Monday, December 14, 2009

Mayr on Darwin's influence

I'm not sure how much longer Scientific American is going to make the article available (I would guess until the end of the year), so you might want to take advantage while you can and read the late Ernst Mayr's essay "Darwin's Influence on Modern Thought".

A 21st-century person looks at the world quite differently than a citizen of the Victorian era did. This shift had multiple sources, particularly the incredible advances in technology. But what is not at all appreciated is the great extent to which this shift in thinking indeed resulted from Darwin’s ideas.

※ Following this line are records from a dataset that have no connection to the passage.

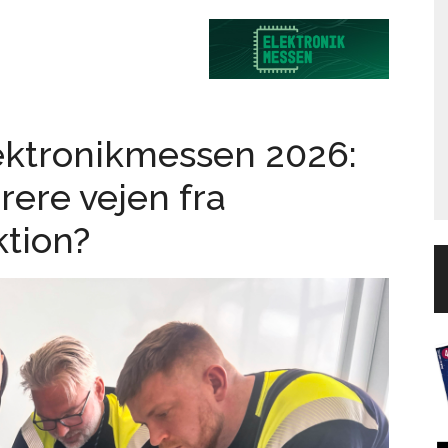
ektronikmessen 2026:
rere vejen fra
ktion?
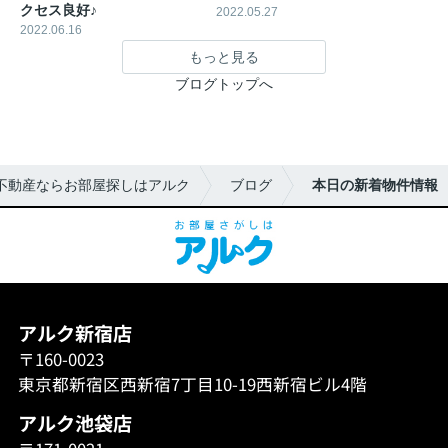
クセス良好♪
2022.05.27
2022.06.16
もっと見る
ブログトップへ
不動産ならお部屋探しはアルク
ブログ
本日の新着物件情報
アルク新宿店
〒160-0023
東京都新宿区西新宿7丁目10-19西新宿ビル4階
アルク池袋店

Remember that in 1850 virtually all leading scientists and philosophers were Christian men. The world they inhabited had been created by God, and as the natural theologians claimed, He had instituted wise laws that brought about the perfect adaptation of all organisms to one another and to their environment. At the same time, the architects of the scientific revolution had constructed a worldview based on physicalism (a reduction to spatiotemporal things or events or their properties), teleology, determinism and other basic principles. Such was the thinking of Western man prior to the 1859 publication of On the Origin of Species. The basic principles proposed by Darwin would stand in total conflict with these prevailing ideas.
And from the conclusion

[T]his is perhaps Darwin’s greatest contribution—he developed a set of new principles that influence the thinking of every person: the living world, through evolution, can be explained without recourse to supernaturalism; essentialism or typology is invalid, and we must adopt population thinking, in which all individuals are unique (vital for education and the refutation of racism); natural selection, applied to social groups, is indeed sufficient to account for the origin and maintenance of altruistic ethical systems; cosmic teleology, an intrinsic process leading life automatically to ever greater perfection, is fallacious, with all seemingly teleological phenomena explicable by purely material processes; and determinism is thus repudiated, which places our fate squarely in our own evolved hands.
Update: The article can also be viewed at Botany Online. (h/t Oscar)

2 comments:

Psyberian said...

It just so happens that I’ve been reading a book that includes the topic of Darwin’s work.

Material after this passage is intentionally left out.